Fennel: ExecStreamDesign Struct Reference (original) (raw)

Detailed Description

Overview

This document describes the components making up the ExecStream library, which is Fennel's infrastructure for execution of queries and data manipulation. The focus is on theory; for practice, see ExecStreamHowTo.

ExecStreamGraph Structure

Fennel queries are physically implemented as dataflow graphs, where each graph vertex is a specialized execution processor called an ExecStream (sometimes also referred to as an execution object or XO).

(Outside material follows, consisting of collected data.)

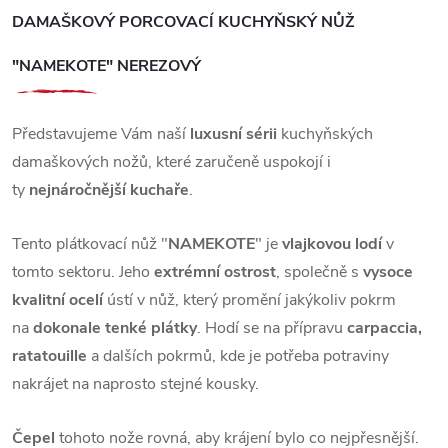
DAMAŠKOVÝ PORCOVACÍ KUCHYŇSKÝ NŮŽ
"NAMEKOTE" NEREZOVÝ
Představujeme Vám naší
luxusní sérii
kuchyňských
damaškových nožů, které zaručeně uspokojí i
ty
nejnáročnější kuchaře
.
Tento plátkovací nůž "
NAMEKOTE
" je
vlajkovou lodí
v
tomto sektoru. Jeho
extrémní ostrost
, společně s
vysoce
kvalitní ocelí
ústí v nůž, který promění jakýkoliv pokrm
na
dokonale tenké plátky
. Hodí se na přípravu
carpaccia,
ratatouille
a dalších pokrmů, kde je potřeba potraviny
nakrájet na naprosto stejné kousky.
Čepel
tohoto nože rovná, aby krájení bylo co nejpřesnější.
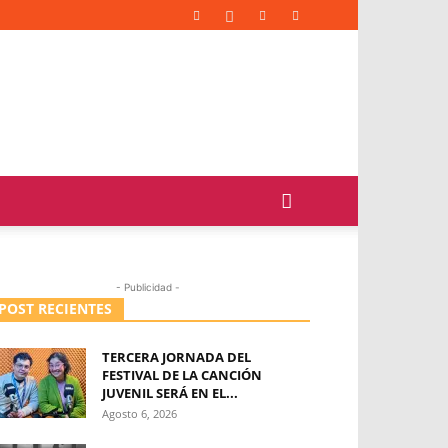
- Publicidad -
POST RECIENTES
TERCERA JORNADA DEL
FESTIVAL DE LA CANCIÓN
JUVENIL SERÁ EN EL...
Agosto 6, 2026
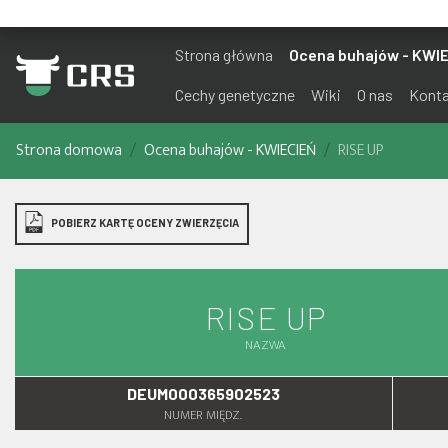
Strona główna
Ocena buhajów - KWI
Cechy genetyczne
Wiki
O nas
Kont
Strona domowa
Ocena buhajów - KWIECIEŃ
RISE UP
POBIERZ KARTĘ OCENY ZWIERZĘCIA
RISE UP
NAZWA
DEUM000365902523
NUMER MIĘDZ.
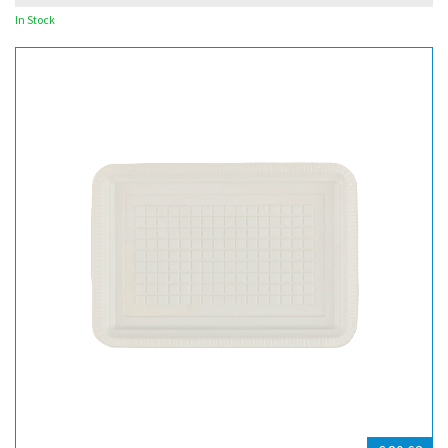
In Stock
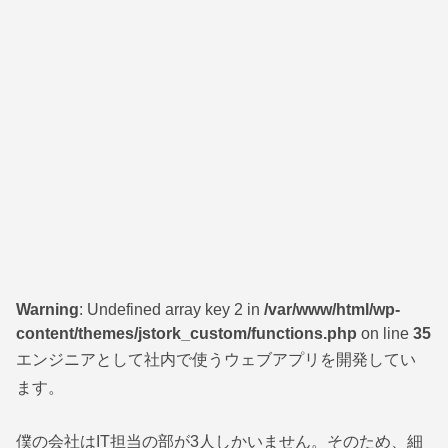
Warning
: Undefined array key 2 in
/var/www/html/wp-
content/themes/jstork_custom/functions.php
on line
35
エンジニアとして社内で使うウェブアプリを開発してい
ます。
僕の会社はIT担当の部が3人しかいません。そのため、細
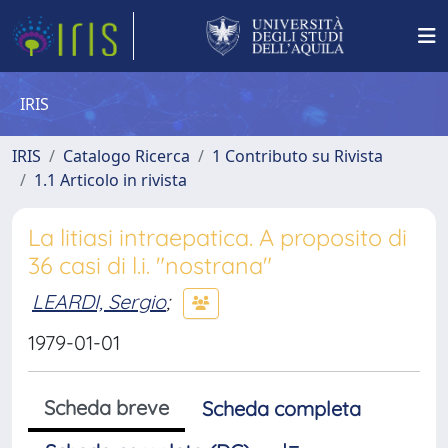
IRIS
IRIS
Catalogo Ricerca
1 Contributo su Rivista
1.1 Articolo in rivista
La litiasi intraepatica. A proposito di
36 casi di l.i. "nostrana"
LEARDI, Sergio
;
1979-01-01
Scheda breve
Scheda completa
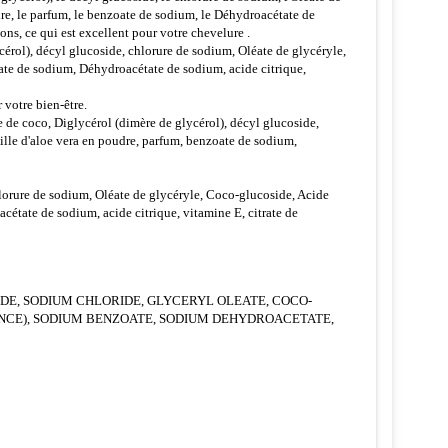
udre, le parfum, le benzoate de sodium, le Déhydroacétate de
ns, ce qui est excellent pour votre chevelure .
cérol), décyl glucoside, chlorure de sodium, Oléate de glycéryle,
zoate de sodium, Déhydroacétate de sodium, acide citrique,
 votre bien-être.
e de coco, Diglycérol (dimère de glycérol), décyl glucoside,
uille d'aloe vera en poudre, parfum, benzoate de sodium,
chlorure de sodium, Oléate de glycéryle, Coco-glucoside, Acide
acétate de sodium, acide citrique, vitamine E, citrate de
DE, SODIUM CHLORIDE, GLYCERYL OLEATE, COCO-
ANCE), SODIUM BENZOATE, SODIUM DEHYDROACETATE,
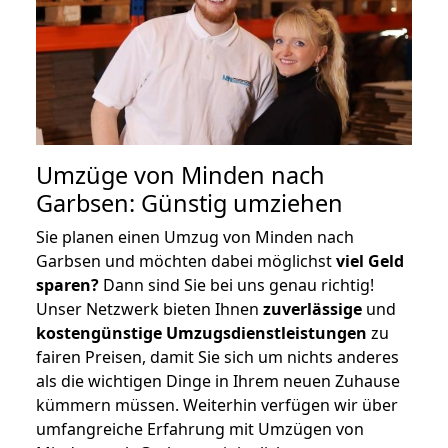
Umzüge von Minden nach
Garbsen: Günstig umziehen
Sie planen einen Umzug von Minden nach
Garbsen und möchten dabei möglichst
viel Geld
sparen?
Dann sind Sie bei uns genau richtig!
Unser Netzwerk bieten Ihnen
zuverlässige
und
kostengünstige Umzugsdienstleistungen
zu
fairen Preisen, damit Sie sich um nichts anderes
als die wichtigen Dinge in Ihrem neuen Zuhause
kümmern müssen. Weiterhin verfügen wir über
umfangreiche Erfahrung mit Umzügen von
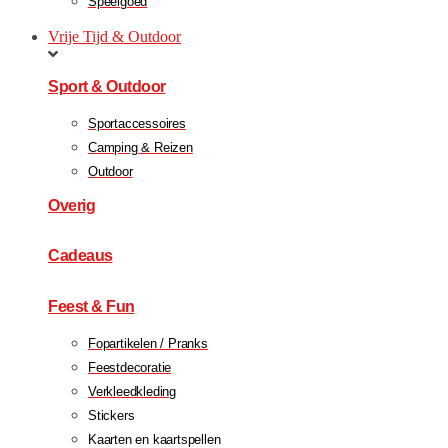
Speelgoed
Vrije Tijd & Outdoor
Sport & Outdoor
Sportaccessoires
Camping & Reizen
Outdoor
Overig
Cadeaus
Feest & Fun
Fopartikelen / Pranks
Feestdecoratie
Verkleedkleding
Stickers
Kaarten en kaartspellen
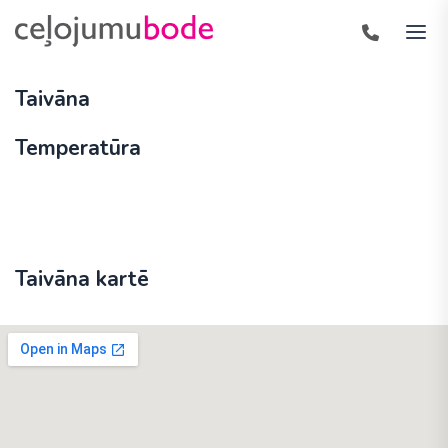
Taivāna
Temperatūra
Taivāna kartē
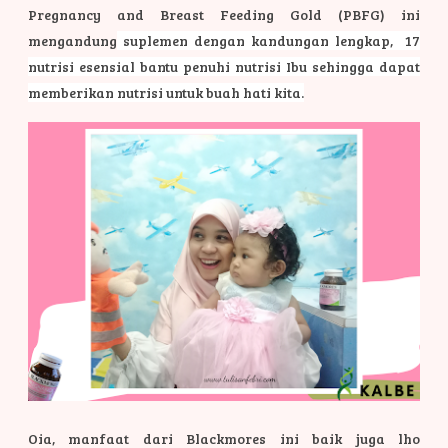
Pregnancy and Breast Feeding Gold (PBFG) ini
mengandung
suplemen dengan kandungan lengkap, 17
nutrisi esensial bantu penuhi nutrisi Ibu sehingga dapat
memberikan nutrisi untuk buah hati kita.
Oia, manfaat dari Blackmores ini baik juga lho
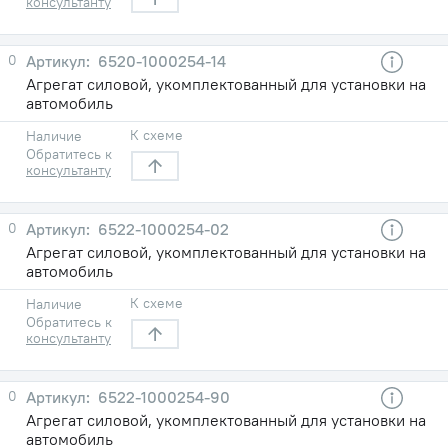
консультанту
0
6520-1000254-14
Агрегат силовой, укомплектованный для установки на
автомобиль
К схеме
Наличие
Обратитесь к
консультанту
0
6522-1000254-02
Агрегат силовой, укомплектованный для установки на
автомобиль
К схеме
Наличие
Обратитесь к
консультанту
0
6522-1000254-90
Агрегат силовой, укомплектованный для установки на
автомобиль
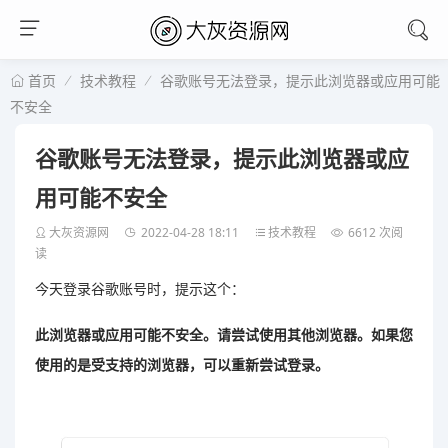
技术教程
谷歌账号无法登录，提示此浏览器或应用可能
首页
不安全
谷歌账号无法登录，提示此浏览器或应
用可能不安全
大灰资源网
2022-04-28 18:11
技术教程
6612 次阅
读
今天登录谷歌账号时，提示这个：
此浏览器或应用可能不安全。请尝试使用其他浏览器。如果您
使用的是受支持的浏览器，可以重新尝试登录。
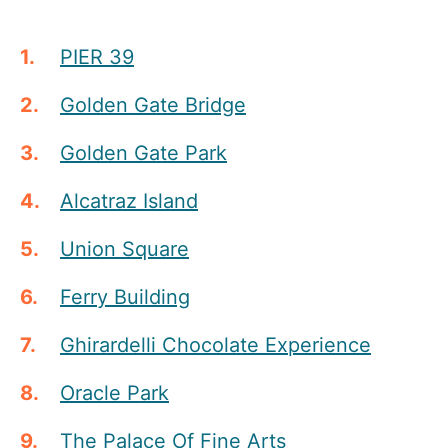
PIER 39
Golden Gate Bridge
Golden Gate Park
Alcatraz Island
Union Square
Ferry Building
Ghirardelli Chocolate Experience
Oracle Park
The Palace Of Fine Arts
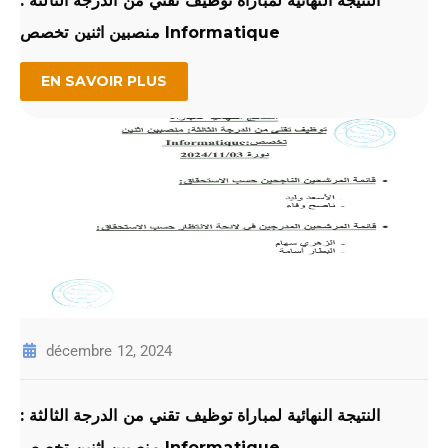
النتيجة النهائية لمباراة توظيف تقني من الدرجة الثالثة :
منصبين اثنين تخصص Informatique
EN SAVOIR PLUS
décembre 12, 2024
النتيجة النهائية لمباراة توظيف تقني من الدرجة الثالثة :
منصبين اثنين تخصص Informatique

A related collection of streams is manipulated as a unit called an ExecStreamGraph.

Traditional DBMS executors use a tree dataflow structure together with a simple "iterator" model, where a fetch request on a top-level stream is implemented by recursively fetching from lower-level streams until leaves are reached. Fennel departs from this in two important ways:

Non-tree graph structures such as DAG's are allowed. Currently cycles are prohibited, but that may change when CONNECT BY query processing is implemented. This makes possible non-traditional query processing such as global query optimization (commonly used subqueries can be shared by multiple user-level queries).
Instead of relying on implicit scheduling by allowing streams to invoke each other directly, Fennel streams are completely passive and never call other streams. Instead, a separate scheduler object is responsible for governing dataflow order and invoking streams in series or in parallel. This enables a variety of features such as efficient TOP N query processing, latency/throughput tradeoffs, and adaptive vertical parallelism.

The diagram below illustrates a graph for carrying out a join query:

In this case, the graph structure is a tree, where the "leaves" read from table storage and produce tuples. These tuples flow rightward, getting combined and transformed, until they are emitted by the "root" node (the Calc stream) and returned to the user who issued the query.

NOTE: the DiskBuffer stream implies additional dataflow to and from disk, but this external flow is not managed or understood by the ExecStreamGraph. It is entirely encapsulated by the DiskBuffer stream. Likewise, the BTreeScan streams imply dataflow from disk.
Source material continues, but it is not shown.